Recently, our research activities have been picked up by regional and national newspapers, which allowed us to create awareness of the detrimental impact of cancer cachexia on the patient’s treatment outcome and quality of life. In addition, we are active in the valorisation of our research insights. We are among the founding members of Adjutec, a start-up that focuses on the development of a novel anti-cancer vaccination platform with an innovative adjuvant that promotes strong immune responses to patient-specific tumour targets.

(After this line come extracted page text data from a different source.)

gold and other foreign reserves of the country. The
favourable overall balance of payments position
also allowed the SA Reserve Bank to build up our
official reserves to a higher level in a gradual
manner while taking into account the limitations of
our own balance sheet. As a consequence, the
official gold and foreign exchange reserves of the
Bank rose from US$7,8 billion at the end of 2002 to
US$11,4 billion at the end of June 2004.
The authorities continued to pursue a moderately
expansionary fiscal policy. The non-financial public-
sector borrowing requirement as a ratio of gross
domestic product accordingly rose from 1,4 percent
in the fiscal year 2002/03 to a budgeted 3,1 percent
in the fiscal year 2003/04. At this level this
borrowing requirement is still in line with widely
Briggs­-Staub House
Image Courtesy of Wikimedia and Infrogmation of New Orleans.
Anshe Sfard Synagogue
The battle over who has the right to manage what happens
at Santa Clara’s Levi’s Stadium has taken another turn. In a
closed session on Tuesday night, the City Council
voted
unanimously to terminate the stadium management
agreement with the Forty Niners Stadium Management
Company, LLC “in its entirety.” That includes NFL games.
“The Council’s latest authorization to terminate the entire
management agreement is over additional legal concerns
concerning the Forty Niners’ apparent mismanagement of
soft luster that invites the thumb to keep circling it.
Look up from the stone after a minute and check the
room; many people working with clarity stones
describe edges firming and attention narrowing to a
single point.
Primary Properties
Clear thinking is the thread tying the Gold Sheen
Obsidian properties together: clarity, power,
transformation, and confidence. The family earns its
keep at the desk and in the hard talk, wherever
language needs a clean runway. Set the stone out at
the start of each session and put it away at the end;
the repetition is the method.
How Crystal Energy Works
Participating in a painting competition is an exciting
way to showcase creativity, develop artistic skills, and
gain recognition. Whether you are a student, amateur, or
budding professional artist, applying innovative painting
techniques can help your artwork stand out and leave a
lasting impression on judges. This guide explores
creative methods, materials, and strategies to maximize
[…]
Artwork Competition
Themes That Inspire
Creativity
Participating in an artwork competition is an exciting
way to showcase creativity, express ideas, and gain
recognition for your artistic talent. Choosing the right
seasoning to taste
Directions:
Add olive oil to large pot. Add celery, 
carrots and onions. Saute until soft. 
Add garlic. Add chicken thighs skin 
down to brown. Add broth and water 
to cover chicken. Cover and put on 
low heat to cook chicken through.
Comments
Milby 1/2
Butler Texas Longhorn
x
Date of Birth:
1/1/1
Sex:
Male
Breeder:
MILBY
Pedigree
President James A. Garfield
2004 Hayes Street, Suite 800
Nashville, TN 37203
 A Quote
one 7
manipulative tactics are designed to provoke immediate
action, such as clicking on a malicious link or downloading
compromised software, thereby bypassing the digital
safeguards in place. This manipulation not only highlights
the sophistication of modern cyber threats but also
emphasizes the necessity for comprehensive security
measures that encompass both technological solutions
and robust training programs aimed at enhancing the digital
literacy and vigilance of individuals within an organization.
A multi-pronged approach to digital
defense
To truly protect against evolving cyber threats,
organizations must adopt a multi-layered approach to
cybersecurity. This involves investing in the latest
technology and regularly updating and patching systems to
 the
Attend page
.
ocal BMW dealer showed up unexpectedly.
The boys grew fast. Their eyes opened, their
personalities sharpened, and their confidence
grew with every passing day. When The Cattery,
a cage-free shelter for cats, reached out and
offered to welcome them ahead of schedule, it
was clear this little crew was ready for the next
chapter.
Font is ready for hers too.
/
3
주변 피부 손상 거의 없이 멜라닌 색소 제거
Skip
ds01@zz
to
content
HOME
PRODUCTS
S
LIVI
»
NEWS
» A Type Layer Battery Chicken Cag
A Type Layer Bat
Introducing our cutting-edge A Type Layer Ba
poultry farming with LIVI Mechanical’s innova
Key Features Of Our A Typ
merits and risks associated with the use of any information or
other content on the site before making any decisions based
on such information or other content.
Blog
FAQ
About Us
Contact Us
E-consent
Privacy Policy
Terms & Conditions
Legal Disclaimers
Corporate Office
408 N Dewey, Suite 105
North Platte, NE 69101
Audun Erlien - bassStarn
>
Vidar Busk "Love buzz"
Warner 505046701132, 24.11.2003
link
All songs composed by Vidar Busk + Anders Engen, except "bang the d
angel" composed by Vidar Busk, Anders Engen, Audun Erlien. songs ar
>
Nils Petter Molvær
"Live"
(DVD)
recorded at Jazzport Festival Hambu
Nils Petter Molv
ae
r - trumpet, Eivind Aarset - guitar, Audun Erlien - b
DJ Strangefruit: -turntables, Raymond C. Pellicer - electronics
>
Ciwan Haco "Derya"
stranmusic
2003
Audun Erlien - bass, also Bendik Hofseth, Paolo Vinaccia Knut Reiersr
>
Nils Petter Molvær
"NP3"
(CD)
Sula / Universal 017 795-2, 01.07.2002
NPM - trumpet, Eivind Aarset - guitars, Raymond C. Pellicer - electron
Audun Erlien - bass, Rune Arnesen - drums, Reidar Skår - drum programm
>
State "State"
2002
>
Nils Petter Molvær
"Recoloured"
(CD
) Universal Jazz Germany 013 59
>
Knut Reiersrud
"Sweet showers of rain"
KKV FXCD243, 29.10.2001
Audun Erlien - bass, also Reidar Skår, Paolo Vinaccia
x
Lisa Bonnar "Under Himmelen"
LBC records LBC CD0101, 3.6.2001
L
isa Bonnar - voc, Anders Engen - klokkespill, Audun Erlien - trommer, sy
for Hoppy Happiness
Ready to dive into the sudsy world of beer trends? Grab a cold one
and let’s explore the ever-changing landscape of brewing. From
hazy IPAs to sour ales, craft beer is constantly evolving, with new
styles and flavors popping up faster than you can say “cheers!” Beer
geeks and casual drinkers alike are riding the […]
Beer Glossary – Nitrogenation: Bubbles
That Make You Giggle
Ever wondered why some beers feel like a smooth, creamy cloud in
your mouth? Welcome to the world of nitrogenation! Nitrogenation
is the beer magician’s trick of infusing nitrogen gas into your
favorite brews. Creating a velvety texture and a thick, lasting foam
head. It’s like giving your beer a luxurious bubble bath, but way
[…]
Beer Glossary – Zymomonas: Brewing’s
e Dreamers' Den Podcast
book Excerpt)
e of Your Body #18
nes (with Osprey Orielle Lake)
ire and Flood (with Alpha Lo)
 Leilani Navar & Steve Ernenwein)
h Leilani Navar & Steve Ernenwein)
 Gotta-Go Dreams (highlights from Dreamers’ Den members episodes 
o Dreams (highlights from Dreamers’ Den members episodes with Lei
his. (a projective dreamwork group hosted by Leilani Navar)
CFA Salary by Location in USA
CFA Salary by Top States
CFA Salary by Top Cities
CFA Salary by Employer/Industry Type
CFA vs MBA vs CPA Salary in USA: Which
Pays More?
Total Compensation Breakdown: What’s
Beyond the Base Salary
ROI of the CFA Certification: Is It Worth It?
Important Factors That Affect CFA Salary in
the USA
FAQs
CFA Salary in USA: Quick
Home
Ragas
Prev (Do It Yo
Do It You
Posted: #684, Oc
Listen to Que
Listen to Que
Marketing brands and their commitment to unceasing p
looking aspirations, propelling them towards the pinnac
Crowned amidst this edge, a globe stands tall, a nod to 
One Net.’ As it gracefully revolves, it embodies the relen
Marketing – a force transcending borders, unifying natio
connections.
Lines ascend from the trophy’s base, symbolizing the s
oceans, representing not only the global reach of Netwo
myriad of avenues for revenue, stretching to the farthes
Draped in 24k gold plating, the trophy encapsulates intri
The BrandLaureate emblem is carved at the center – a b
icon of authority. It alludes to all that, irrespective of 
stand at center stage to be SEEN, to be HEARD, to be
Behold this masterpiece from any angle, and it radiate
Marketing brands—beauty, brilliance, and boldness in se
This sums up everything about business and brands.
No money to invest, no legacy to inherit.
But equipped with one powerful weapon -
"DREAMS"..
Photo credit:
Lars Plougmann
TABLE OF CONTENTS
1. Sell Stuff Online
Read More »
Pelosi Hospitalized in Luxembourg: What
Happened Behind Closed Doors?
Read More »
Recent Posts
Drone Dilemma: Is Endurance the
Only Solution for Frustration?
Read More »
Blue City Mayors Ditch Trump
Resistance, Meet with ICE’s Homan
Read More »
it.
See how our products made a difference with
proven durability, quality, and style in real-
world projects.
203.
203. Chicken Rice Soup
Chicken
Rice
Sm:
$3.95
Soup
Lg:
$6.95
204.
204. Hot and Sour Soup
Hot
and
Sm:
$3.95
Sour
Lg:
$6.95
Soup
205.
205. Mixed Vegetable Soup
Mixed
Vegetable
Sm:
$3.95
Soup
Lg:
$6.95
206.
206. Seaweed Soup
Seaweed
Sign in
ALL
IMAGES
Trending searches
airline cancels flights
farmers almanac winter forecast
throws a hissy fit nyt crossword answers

In the near future, we will focus on improving the characterization of cachexia severity in cancer patients by fully integrating the novel equipment and assessment tools that have come available within the clinical research unit into our translational research lines. We will start with an exercise-based intervention study to assess the feasibility of a prehabilitation approach for patients with pancreatic cancer, and determine the effect of training on the fitness of the immune system.